The forthcoming article “Using cross-encoders to measure the similarity of short texts in political science” by Gechun Lin is summarized by the author below.
The most commonly used methods in political science struggle to identify when two texts convey the same meaning as they rely too heavily on identifying words that appear in both documents. This issue is especially salient when the underlying documents are short, an increasingly prevalent form of textual data in modern political research. To address the limitation of current methods, I introduce a state-of-the-art transformer model, cross-encoder, which utilizes pair embedding technique that considers the context of both snippets to achieve better estimates of semantic similarity for short texts, such as news headlines and Facebook posts.

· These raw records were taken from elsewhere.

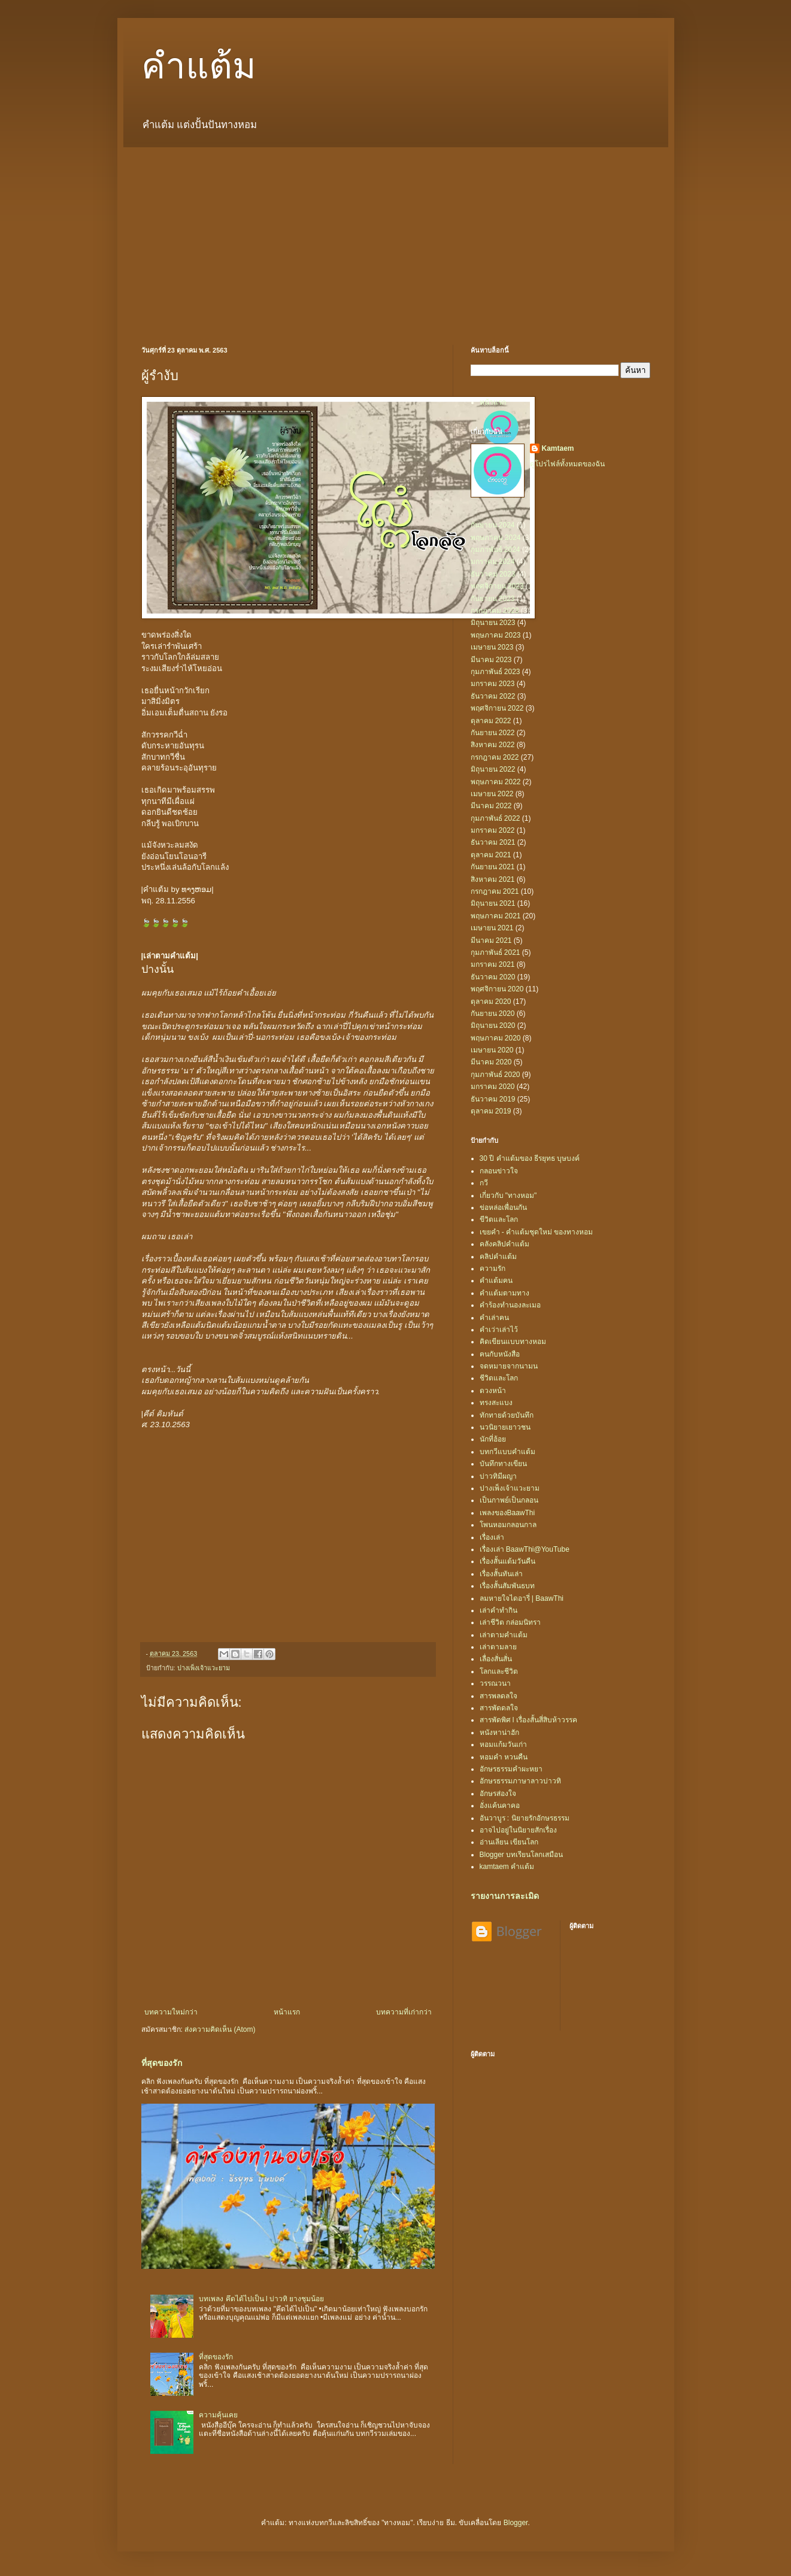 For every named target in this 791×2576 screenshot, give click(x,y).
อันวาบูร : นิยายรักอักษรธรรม (524, 1818)
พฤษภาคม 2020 (496, 1038)
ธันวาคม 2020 (493, 977)
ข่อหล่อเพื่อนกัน (503, 1207)
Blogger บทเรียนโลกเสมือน (521, 1854)
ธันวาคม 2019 (493, 1099)
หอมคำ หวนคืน (504, 1757)
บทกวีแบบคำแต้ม (507, 1452)
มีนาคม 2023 (491, 660)
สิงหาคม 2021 (493, 879)
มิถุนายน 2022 (493, 769)
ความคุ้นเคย (218, 2415)
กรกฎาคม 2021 (495, 891)
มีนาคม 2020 (491, 1062)
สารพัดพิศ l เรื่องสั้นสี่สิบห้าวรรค (528, 1720)
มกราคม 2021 (493, 964)
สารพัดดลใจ (499, 1708)
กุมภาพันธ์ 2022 (495, 818)
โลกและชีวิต (499, 1671)
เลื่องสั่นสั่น (496, 1659)
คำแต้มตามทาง (504, 1293)
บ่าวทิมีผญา (498, 1476)
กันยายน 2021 (493, 867)
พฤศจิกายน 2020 (497, 989)
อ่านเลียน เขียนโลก (509, 1842)
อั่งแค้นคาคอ (500, 1805)
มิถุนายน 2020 (493, 1025)
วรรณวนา (495, 1683)
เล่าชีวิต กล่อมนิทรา (510, 1622)
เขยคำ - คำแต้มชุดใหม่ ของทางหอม (536, 1232)
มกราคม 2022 (493, 830)
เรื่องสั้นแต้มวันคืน (507, 1561)
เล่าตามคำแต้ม (504, 1635)
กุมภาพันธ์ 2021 (495, 952)
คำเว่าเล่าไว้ (499, 1329)
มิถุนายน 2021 (493, 903)
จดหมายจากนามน (509, 1366)
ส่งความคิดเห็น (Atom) (219, 2029)
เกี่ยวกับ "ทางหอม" (508, 1195)
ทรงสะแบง (496, 1402)
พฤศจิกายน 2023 (497, 586)
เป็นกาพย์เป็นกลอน (509, 1500)
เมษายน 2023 (492, 647)
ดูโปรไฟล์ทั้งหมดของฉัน (567, 464)
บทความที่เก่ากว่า (404, 2012)
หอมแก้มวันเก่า (503, 1744)
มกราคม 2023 (493, 683)
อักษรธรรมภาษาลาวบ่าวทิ (520, 1781)
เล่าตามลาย (498, 1647)
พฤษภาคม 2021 (496, 916)
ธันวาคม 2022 (493, 696)
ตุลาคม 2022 (491, 721)
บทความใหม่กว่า (171, 2012)
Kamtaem (558, 448)
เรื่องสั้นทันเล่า (501, 1574)
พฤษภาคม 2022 (496, 782)
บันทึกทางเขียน (503, 1464)
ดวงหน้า (493, 1390)
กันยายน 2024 (493, 525)
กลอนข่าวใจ (499, 1171)
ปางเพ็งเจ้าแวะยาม (203, 1667)
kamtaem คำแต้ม (507, 1866)
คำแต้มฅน (496, 1280)
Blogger (516, 2523)
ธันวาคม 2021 (493, 842)
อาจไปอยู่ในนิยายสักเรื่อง (518, 1830)
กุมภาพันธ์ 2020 (495, 1074)
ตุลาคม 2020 (491, 1001)
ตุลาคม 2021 (491, 855)
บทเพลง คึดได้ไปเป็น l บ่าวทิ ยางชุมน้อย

I illustrate this model in three examples in American politics. First, I apply an off-the-shelf pretrained cross-encoder to measure the similarity between social messages written by experimental subjects and the original Reuters article about the US economic performance that they read in a “telephone-game” conducted by Carlson (2019), showing that the cross-encoder estimates of information distortion are better at capturing the amount of partisan bias contained in social messages. In the second application which studies the competing media framing of US Supreme Court (SCOTUS), I train a customized cross-encoder model with manually labeled pairs of news headlines to predict the heterogeneity of media coverage of case decisions. The cross-encoder not only outperforms a wide range of word-based and sentence embedding approaches, but also uncover empirical patterns that otherwise would be missed—cases with published dissents receive more diverse coverage than unanimous decisions. The last example presents a more challenging task in which I apply cross-encoder and other models to measure the similarities of social media posts from inter- and intra-party US senators that a topic model has already identified to be on the same policy issue. Only the cross-encoder yields conclusions that are predicted by established theories, which state that elite polarization is more intensive in domestic policies compared to international affairs.
About the Author: Gechun Lin is a Ph.D. candidate in Political Science at Washington University in St. Louis. Their research “Using cross-encoders to measure the similarity of short texts in political science” is now available in Early View and will appear in a forthcoming issue of the American Journal of Political Science.